- **DIRECTIONS**
Before doing anything else, copy the entries below exactly.

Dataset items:
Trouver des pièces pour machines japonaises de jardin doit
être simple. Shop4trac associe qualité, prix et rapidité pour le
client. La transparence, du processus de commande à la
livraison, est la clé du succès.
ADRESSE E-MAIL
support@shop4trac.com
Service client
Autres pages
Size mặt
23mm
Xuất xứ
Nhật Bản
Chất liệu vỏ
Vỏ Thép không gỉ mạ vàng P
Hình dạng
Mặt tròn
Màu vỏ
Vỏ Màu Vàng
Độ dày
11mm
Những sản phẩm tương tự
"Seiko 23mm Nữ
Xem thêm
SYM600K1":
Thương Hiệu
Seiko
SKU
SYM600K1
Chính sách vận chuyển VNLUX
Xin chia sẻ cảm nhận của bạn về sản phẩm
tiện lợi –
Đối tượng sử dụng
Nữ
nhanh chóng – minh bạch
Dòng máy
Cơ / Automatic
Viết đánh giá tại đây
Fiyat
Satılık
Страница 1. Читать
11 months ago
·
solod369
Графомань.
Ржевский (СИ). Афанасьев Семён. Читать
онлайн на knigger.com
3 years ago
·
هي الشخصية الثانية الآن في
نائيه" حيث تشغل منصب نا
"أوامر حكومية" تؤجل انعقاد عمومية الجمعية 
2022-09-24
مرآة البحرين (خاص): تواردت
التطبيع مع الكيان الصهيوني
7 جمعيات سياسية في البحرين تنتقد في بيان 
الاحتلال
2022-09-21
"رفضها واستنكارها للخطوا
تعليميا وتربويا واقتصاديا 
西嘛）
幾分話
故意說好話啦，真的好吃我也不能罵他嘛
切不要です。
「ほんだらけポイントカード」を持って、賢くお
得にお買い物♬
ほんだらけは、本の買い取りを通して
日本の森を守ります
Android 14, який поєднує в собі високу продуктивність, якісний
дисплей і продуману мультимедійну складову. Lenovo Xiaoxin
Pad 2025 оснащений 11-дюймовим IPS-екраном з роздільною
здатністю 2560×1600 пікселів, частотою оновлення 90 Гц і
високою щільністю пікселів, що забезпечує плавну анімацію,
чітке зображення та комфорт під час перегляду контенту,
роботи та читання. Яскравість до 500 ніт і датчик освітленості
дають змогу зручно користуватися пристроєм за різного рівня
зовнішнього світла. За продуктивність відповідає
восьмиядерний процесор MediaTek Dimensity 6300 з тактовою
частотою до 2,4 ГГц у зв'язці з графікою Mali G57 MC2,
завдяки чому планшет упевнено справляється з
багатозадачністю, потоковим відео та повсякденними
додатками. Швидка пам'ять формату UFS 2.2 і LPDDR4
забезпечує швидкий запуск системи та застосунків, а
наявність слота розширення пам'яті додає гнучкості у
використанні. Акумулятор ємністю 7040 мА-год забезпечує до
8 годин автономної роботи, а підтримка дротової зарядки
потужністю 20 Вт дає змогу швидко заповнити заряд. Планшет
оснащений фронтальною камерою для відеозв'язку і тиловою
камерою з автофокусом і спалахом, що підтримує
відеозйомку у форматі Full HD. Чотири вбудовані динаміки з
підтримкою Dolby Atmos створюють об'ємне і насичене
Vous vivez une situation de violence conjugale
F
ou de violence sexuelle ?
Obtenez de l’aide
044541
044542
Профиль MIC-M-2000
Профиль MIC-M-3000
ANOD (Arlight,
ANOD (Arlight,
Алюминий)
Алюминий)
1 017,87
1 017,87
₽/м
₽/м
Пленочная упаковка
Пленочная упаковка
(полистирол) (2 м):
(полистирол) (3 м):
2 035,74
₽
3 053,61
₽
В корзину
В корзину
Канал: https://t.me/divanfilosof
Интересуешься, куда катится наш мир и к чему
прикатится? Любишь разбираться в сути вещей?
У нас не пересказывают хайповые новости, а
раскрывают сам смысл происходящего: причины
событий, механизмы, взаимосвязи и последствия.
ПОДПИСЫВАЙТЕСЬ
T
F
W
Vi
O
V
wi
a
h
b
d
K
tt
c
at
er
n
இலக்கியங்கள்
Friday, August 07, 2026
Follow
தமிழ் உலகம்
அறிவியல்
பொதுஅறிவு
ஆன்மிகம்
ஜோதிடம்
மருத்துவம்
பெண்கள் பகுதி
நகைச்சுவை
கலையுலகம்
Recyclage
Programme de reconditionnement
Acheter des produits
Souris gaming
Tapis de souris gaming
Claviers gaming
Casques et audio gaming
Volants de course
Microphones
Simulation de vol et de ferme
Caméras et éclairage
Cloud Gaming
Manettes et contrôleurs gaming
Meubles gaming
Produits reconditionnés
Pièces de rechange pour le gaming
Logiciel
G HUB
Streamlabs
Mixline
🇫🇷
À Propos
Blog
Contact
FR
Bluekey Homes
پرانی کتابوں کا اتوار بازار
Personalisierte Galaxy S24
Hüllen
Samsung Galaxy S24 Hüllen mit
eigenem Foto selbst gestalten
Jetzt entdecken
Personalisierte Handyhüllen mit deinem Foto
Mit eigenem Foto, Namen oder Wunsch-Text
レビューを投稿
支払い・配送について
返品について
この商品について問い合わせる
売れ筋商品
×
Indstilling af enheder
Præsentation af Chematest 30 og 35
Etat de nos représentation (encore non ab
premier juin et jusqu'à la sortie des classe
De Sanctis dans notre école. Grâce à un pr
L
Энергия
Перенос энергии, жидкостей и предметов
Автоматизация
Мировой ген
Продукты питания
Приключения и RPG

- **SOLVED EXERCISE**
Trouver des pièces pour machines japonaises de jardin doit
être simple. Shop4trac associe qualité, prix et rapidité pour le
client. La transparence, du processus de commande à la
livraison, est la clé du succès.
ADRESSE E-MAIL
support@shop4trac.com
Service client
Autres pages
Size mặt
23mm
Xuất xứ
Nhật Bản
Chất liệu vỏ
Vỏ Thép không gỉ mạ vàng P
Hình dạng
Mặt tròn
Màu vỏ
Vỏ Màu Vàng
Độ dày
11mm
Những sản phẩm tương tự
"Seiko 23mm Nữ
Xem thêm
SYM600K1":
Thương Hiệu
Seiko
SKU
SYM600K1
Chính sách vận chuyển VNLUX
Xin chia sẻ cảm nhận của bạn về sản phẩm
tiện lợi –
Đối tượng sử dụng
Nữ
nhanh chóng – minh bạch
Dòng máy
Cơ / Automatic
Viết đánh giá tại đây
Fiyat
Satılık
Страница 1. Читать
11 months ago
·
solod369
Графомань.
Ржевский (СИ). Афанасьев Семён. Читать
онлайн на knigger.com
3 years ago
·
هي الشخصية الثانية الآن في
نائيه" حيث تشغل منصب نا
"أوامر حكومية" تؤجل انعقاد عمومية الجمعية 
2022-09-24
مرآة البحرين (خاص): تواردت
التطبيع مع الكيان الصهيوني
7 جمعيات سياسية في البحرين تنتقد في بيان 
الاحتلال
2022-09-21
"رفضها واستنكارها للخطوا
تعليميا وتربويا واقتصاديا 
西嘛）
幾分話
故意說好話啦，真的好吃我也不能罵他嘛
切不要です。
「ほんだらけポイントカード」を持って、賢くお
得にお買い物♬
ほんだらけは、本の買い取りを通して
日本の森を守ります
Android 14, який поєднує в собі високу продуктивність, якісний
дисплей і продуману мультимедійну складову. Lenovo Xiaoxin
Pad 2025 оснащений 11-дюймовим IPS-екраном з роздільною
здатністю 2560×1600 пікселів, частотою оновлення 90 Гц і
високою щільністю пікселів, що забезпечує плавну анімацію,
чітке зображення та комфорт під час перегляду контенту,
роботи та читання. Яскравість до 500 ніт і датчик освітленості
дають змогу зручно користуватися пристроєм за різного рівня
зовнішнього світла. За продуктивність відповідає
восьмиядерний процесор MediaTek Dimensity 6300 з тактовою
частотою до 2,4 ГГц у зв'язці з графікою Mali G57 MC2,
завдяки чому планшет упевнено справляється з
багатозадачністю, потоковим відео та повсякденними
додатками. Швидка пам'ять формату UFS 2.2 і LPDDR4
забезпечує швидкий запуск системи та застосунків, а
наявність слота розширення пам'яті додає гнучкості у
використанні. Акумулятор ємністю 7040 мА-год забезпечує до
8 годин автономної роботи, а підтримка дротової зарядки
потужністю 20 Вт дає змогу швидко заповнити заряд. Планшет
оснащений фронтальною камерою для відеозв'язку і тиловою
камерою з автофокусом і спалахом, що підтримує
відеозйомку у форматі Full HD. Чотири вбудовані динаміки з
підтримкою Dolby Atmos створюють об'ємне і насичене
Vous vivez une situation de violence conjugale
F
ou de violence sexuelle ?
Obtenez de l’aide
044541
044542
Профиль MIC-M-2000
Профиль MIC-M-3000
ANOD (Arlight,
ANOD (Arlight,
Алюминий)
Алюминий)
1 017,87
1 017,87
₽/м
₽/м
Пленочная упаковка
Пленочная упаковка
(полистирол) (2 м):
(полистирол) (3 м):
2 035,74
₽
3 053,61
₽
В корзину
В корзину
Канал: https://t.me/divanfilosof
Интересуешься, куда катится наш мир и к чему
прикатится? Любишь разбираться в сути вещей?
У нас не пересказывают хайповые новости, а
раскрывают сам смысл происходящего: причины
событий, механизмы, взаимосвязи и последствия.
ПОДПИСЫВАЙТЕСЬ
T
F
W
Vi
O
V
wi
a
h
b
d
K
tt
c
at
er
n
இலக்கியங்கள்
Friday, August 07, 2026
Follow
தமிழ் உலகம்
அறிவியல்
பொதுஅறிவு
ஆன்மிகம்
ஜோதிடம்
மருத்துவம்
பெண்கள் பகுதி
நகைச்சுவை
கலையுலகம்
Recyclage
Programme de reconditionnement
Acheter des produits
Souris gaming
Tapis de souris gaming
Claviers gaming
Casques et audio gaming
Volants de course
Microphones
Simulation de vol et de ferme
Caméras et éclairage
Cloud Gaming
Manettes et contrôleurs gaming
Meubles gaming
Produits reconditionnés
Pièces de rechange pour le gaming
Logiciel
G HUB
Streamlabs
Mixline
🇫🇷
À Propos
Blog
Contact
FR
Bluekey Homes
پرانی کتابوں کا اتوار بازار
Personalisierte Galaxy S24
Hüllen
Samsung Galaxy S24 Hüllen mit
eigenem Foto selbst gestalten
Jetzt entdecken
Personalisierte Handyhüllen mit deinem Foto
Mit eigenem Foto, Namen oder Wunsch-Text
レビューを投稿
支払い・配送について
返品について
この商品について問い合わせる
売れ筋商品
×
Indstilling af enheder
Præsentation af Chematest 30 og 35
Etat de nos représentation (encore non ab
premier juin et jusqu'à la sortie des classe
De Sanctis dans notre école. Grâce à un pr
L
Энергия
Перенос энергии, жидкостей и предметов
Автоматизация
Мировой ген
Продукты питания
Приключения и RPG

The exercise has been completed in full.